A February 2026 paper published in PLOS One has tightened the picture of where marathon running actually damages the hamstring, and the answer is more localised than the post-race ache might suggest. The study combined MRI-based T2 mapping with self-reported pain scoring across a cohort of recreational marathon finishers and concluded that the distal and middle sites of the biarticular hamstring muscles take significantly more damage than the proximal site, with the elevated T2 signal still present three days after race day and broadly resolved by day eight. The proximal site stayed essentially unchanged across the same window.
The pattern matters because it points at the part of the hamstring that does the most braking work during the late swing phase of the marathon stride. The biarticular hamstrings — the long head of biceps femoris, semitendinosus and semimembranosus — span both the hip and the knee, and eccentric loading on these muscles is what slows the lower leg before foot strike. In a marathon, an athlete repeats that braking cycle around 30,000 times. The new paper argues that the distal and middle portions of those muscles sit at the mechanical hot spot of that workload, and that is where the inflammatory and structural markers concentrate.
A companion result from a broader 2026 PLOS One survey, published earlier in the same window, found that 24.2 per cent of marathon participants reported hamstring pain or stiffness in the days following the race. The prevalence was higher in male runners, in the 30-to-34 age bracket, in first-time marathon finishers, in athletes who reported significant weekly mileage during training and in those who layered other aerobic work — cycling, rowing, cross-trainer sessions — on top of their running plan. The link to additional aerobic cross-training is the surprise of the survey: it is plausibly a fatigue-accumulation signal rather than a direct mechanism, but it is consistent enough across sub-groups to be worth noting.

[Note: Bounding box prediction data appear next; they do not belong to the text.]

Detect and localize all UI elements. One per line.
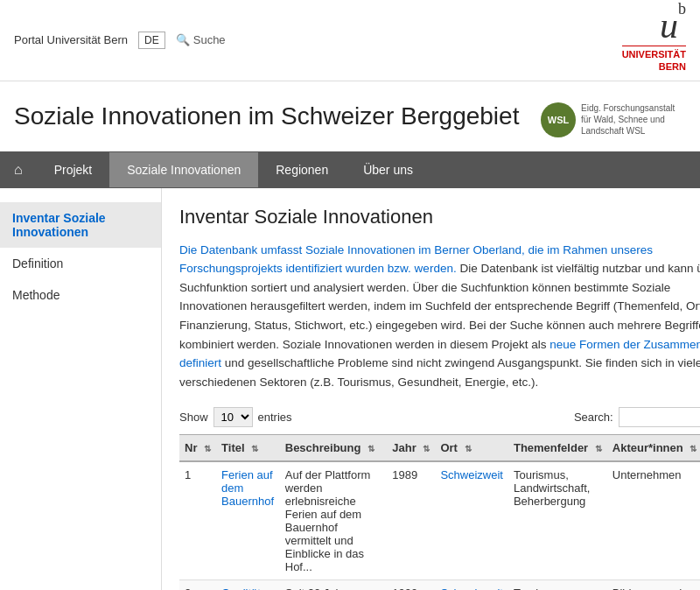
search-box-label: Search:: [574, 411, 613, 424]
sidebar-item-methode[interactable]: Methode: [0, 279, 161, 311]
table-header-row: Nr ⇅ Titel ⇅ Beschreibung ⇅ Jahr ⇅ Ort ⇅…: [179, 435, 700, 462]
ub-superscript: b: [678, 0, 686, 18]
sidebar: Inventar Soziale Innovationen Definition…: [0, 188, 162, 590]
col-beschreibung[interactable]: Beschreibung ⇅: [280, 435, 388, 462]
university-name: UNIVERSITÄT BERN: [622, 46, 686, 74]
sort-icon-ort: ⇅: [465, 444, 472, 453]
sort-icon-themenfelder: ⇅: [595, 444, 602, 453]
cell-titel: Ferien auf dem Bauernhof: [216, 461, 280, 580]
main-content: Inventar Soziale Innovationen Definition…: [0, 188, 700, 590]
cell-ort: Schweizweit: [435, 580, 508, 590]
intro-paragraph: Die Datenbank umfasst Soziale Innovation…: [179, 241, 700, 392]
sort-icon-akteur: ⇅: [690, 444, 696, 453]
wsl-circle: WSL: [541, 102, 576, 137]
content-title: Inventar Soziale Innovationen: [179, 206, 700, 228]
cell-jahr: 1989: [387, 461, 435, 580]
nav-item-regionen[interactable]: Regionen: [258, 152, 346, 187]
cell-themenfelder: Tourismus: [508, 580, 607, 590]
nav-item-ueber-uns[interactable]: Über uns: [346, 152, 430, 187]
col-nr[interactable]: Nr ⇅: [179, 435, 216, 462]
sort-icon-titel: ⇅: [251, 444, 258, 453]
cell-ort: Schweizweit: [435, 461, 508, 580]
top-bar-right: ub UNIVERSITÄT BERN: [622, 7, 686, 74]
content-area: Inventar Soziale Innovationen Die Datenb…: [162, 188, 700, 590]
top-bar: Portal Universität Bern DE 🔍 Suche ub UN…: [0, 0, 700, 81]
portal-link[interactable]: Portal Universität Bern: [14, 33, 128, 46]
table-controls: Show 10 25 50 entries Search:: [179, 407, 700, 427]
intro-text-end: und gesellschaftliche Probleme sind nich…: [179, 356, 700, 389]
col-titel[interactable]: Titel ⇅: [216, 435, 280, 462]
entries-select[interactable]: 10 25 50: [214, 407, 253, 427]
top-bar-left: Portal Universität Bern DE 🔍 Suche: [14, 32, 622, 49]
titel-link[interactable]: Ferien auf dem Bauernhof: [221, 468, 274, 508]
sidebar-item-inventar[interactable]: Inventar Soziale Innovationen: [0, 202, 161, 248]
titel-link[interactable]: Qualitäts-Programm des Schweizer Tourism…: [221, 586, 275, 590]
cell-beschreibung: Seit 20 Jahren wird das Qualitätsgütesie…: [280, 580, 388, 590]
wsl-logo: WSL Eidg. Forschungsanstalt für Wald, Sc…: [541, 102, 686, 137]
cell-themenfelder: Tourismus, Landwirtschaft, Beherbergung: [508, 461, 607, 580]
col-jahr[interactable]: Jahr ⇅: [387, 435, 435, 462]
search-icon: 🔍: [176, 33, 190, 46]
cell-titel: Qualitäts-Programm des Schweizer Tourism…: [216, 580, 280, 590]
table-row: 2Qualitäts-Programm des Schweizer Touris…: [179, 580, 700, 590]
hero-section: Soziale Innovationen im Schweizer Bergge…: [0, 81, 700, 151]
entries-label: entries: [258, 411, 292, 424]
search-input[interactable]: [619, 407, 700, 427]
table-row: 1Ferien auf dem BauernhofAuf der Plattfo…: [179, 461, 700, 580]
show-label: Show: [179, 411, 208, 424]
lang-button[interactable]: DE: [138, 32, 165, 49]
nav-item-projekt[interactable]: Projekt: [37, 152, 110, 187]
col-themenfelder[interactable]: Themenfelder ⇅: [508, 435, 607, 462]
cell-beschreibung: Auf der Plattform werden erlebnisreiche …: [280, 461, 388, 580]
nav-home[interactable]: ⌂: [0, 151, 37, 188]
wsl-full-text: Eidg. Forschungsanstalt für Wald, Schnee…: [581, 102, 686, 137]
col-akteur[interactable]: Akteur*innen ⇅: [607, 435, 700, 462]
ort-link[interactable]: Schweizweit: [440, 586, 503, 590]
cell-akteur: Bildungs- und Forschungsinstitutionen, V…: [607, 580, 700, 590]
data-table: Nr ⇅ Titel ⇅ Beschreibung ⇅ Jahr ⇅ Ort ⇅…: [179, 434, 700, 590]
ub-logo: ub: [660, 7, 686, 44]
cell-akteur: Unternehmen: [607, 461, 700, 580]
nav-item-soziale-innovationen[interactable]: Soziale Innovationen: [109, 152, 258, 187]
sort-icon-nr: ⇅: [204, 444, 211, 453]
search-area[interactable]: 🔍 Suche: [176, 33, 226, 46]
col-ort[interactable]: Ort ⇅: [435, 435, 508, 462]
ort-link[interactable]: Schweizweit: [440, 468, 503, 481]
ub-letter: u: [660, 5, 678, 46]
cell-jahr: 1999: [387, 580, 435, 590]
sidebar-item-definition[interactable]: Definition: [0, 248, 161, 279]
sort-icon-jahr: ⇅: [423, 444, 430, 453]
show-entries: Show 10 25 50 entries: [179, 407, 292, 427]
cell-nr: 1: [179, 461, 216, 580]
search-label: Suche: [193, 33, 226, 46]
main-nav: ⌂ Projekt Soziale Innovationen Regionen …: [0, 151, 700, 188]
page-title: Soziale Innovationen im Schweizer Bergge…: [14, 102, 519, 130]
cell-nr: 2: [179, 580, 216, 590]
search-box: Search:: [574, 407, 700, 427]
sort-icon-beschreibung: ⇅: [368, 444, 374, 453]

For runners building toward a late-spring or summer marathon, the practical reading is straightforward. Hamstring damage is concentrated in regions that respond well to specific eccentric strength work — Nordic hamstring curls, single-leg Romanian deadlifts and high-velocity bridge variations — and several sports-medicine groups have argued for years that those exercises should be in a standard marathon strength plan. The new MRI evidence is the clearest mechanistic case yet that those regions are the ones doing the damage-incurring work, and that a four-to-eight week pre-race window of progressive eccentric loading is a reasonable injury-prevention investment.

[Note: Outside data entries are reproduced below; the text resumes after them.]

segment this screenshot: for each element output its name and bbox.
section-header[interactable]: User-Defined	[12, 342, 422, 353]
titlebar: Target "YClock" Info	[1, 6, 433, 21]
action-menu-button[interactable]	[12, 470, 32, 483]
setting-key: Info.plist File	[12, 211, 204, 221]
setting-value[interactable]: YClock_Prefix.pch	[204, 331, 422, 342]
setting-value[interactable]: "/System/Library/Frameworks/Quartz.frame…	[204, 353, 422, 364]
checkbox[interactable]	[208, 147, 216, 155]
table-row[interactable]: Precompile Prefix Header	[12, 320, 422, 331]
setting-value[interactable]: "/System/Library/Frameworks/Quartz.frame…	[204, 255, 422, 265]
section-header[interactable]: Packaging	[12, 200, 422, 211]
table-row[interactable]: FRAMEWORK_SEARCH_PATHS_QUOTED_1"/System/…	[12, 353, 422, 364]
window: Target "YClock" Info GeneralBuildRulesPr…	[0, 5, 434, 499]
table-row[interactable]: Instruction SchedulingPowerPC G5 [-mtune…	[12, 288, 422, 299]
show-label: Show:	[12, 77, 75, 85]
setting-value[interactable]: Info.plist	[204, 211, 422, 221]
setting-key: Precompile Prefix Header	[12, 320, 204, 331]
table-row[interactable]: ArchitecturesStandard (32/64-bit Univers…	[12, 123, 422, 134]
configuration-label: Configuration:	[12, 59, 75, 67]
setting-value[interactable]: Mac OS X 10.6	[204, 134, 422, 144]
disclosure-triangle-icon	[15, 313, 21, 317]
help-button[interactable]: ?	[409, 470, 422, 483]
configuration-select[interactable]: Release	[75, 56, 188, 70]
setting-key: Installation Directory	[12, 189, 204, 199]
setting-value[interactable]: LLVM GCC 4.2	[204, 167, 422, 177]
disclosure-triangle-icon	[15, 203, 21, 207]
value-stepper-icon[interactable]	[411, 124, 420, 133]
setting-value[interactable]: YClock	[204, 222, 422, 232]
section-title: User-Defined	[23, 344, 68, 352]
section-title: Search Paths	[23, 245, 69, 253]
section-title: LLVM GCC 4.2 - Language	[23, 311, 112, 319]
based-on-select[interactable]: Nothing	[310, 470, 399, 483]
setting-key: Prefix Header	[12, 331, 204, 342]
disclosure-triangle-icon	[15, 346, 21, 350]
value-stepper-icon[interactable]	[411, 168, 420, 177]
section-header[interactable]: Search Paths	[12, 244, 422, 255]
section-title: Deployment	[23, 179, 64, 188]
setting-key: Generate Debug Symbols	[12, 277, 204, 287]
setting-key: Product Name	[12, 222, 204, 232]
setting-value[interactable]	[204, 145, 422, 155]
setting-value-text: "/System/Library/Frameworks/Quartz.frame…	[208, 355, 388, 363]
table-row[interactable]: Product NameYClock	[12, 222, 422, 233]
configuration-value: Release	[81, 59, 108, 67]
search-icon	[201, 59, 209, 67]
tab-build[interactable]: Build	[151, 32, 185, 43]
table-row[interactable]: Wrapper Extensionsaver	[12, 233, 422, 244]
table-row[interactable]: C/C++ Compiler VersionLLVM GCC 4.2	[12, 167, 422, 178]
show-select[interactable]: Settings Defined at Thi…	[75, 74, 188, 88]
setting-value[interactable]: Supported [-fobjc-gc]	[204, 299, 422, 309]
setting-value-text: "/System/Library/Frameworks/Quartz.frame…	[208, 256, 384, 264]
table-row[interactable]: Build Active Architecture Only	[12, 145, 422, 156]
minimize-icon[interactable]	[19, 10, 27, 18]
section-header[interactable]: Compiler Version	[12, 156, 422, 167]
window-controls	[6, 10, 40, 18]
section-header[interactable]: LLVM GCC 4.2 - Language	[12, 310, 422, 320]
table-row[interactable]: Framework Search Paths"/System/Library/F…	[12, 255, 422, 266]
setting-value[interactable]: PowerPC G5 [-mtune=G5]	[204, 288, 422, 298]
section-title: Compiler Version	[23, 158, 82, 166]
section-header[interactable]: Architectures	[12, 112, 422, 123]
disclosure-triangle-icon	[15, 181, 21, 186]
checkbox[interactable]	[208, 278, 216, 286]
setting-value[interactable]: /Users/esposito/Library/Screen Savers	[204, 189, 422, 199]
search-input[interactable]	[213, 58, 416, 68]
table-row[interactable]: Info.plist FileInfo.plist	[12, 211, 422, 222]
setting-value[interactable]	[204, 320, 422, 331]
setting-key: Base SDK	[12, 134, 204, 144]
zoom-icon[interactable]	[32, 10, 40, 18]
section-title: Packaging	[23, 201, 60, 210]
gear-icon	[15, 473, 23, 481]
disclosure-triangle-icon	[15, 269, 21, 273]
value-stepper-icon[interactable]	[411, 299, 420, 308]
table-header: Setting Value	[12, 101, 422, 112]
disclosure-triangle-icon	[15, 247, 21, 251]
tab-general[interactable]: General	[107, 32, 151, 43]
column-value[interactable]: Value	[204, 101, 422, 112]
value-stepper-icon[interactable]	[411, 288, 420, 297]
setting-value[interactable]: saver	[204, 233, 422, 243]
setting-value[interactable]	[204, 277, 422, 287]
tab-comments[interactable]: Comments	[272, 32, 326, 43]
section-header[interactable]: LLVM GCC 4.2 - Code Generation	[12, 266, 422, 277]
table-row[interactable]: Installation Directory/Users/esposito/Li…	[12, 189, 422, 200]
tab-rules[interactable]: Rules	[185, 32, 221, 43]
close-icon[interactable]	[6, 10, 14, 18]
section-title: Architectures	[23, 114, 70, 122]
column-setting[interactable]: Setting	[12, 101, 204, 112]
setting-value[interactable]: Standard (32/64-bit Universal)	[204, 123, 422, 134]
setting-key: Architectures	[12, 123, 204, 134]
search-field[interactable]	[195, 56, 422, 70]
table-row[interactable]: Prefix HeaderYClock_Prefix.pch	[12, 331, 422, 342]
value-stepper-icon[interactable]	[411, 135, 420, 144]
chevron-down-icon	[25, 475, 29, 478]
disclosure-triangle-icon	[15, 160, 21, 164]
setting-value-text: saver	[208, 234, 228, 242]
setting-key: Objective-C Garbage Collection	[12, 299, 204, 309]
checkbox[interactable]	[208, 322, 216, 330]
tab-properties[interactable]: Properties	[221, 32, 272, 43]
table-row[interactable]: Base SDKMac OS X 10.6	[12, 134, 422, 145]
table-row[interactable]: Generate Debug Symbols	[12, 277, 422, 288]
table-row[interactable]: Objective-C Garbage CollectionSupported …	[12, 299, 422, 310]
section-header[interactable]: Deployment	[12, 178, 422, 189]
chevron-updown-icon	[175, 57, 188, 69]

The recovery side of the picture is equally useful. Because the damage is concentrated and resolves on a roughly eight-day timeline, the paper supports something experienced coaches have long recommended: the hamstrings, not the quads, are usually the limiting tissue in the first ten days after a marathon, and post-race plans should respect that. Light walking and easy cycling are well-tolerated within 72 hours; longer easy runs are usually fine by day five to seven; and any return to faster work — strides, tempo, even brisk uphill walking — is best delayed until the second post-race week. Coaches working with athletes targeting back-to-back autumn marathons should plan a hamstring-protected ten-day block rather than a flat ten-day rest, the paper's authors suggest.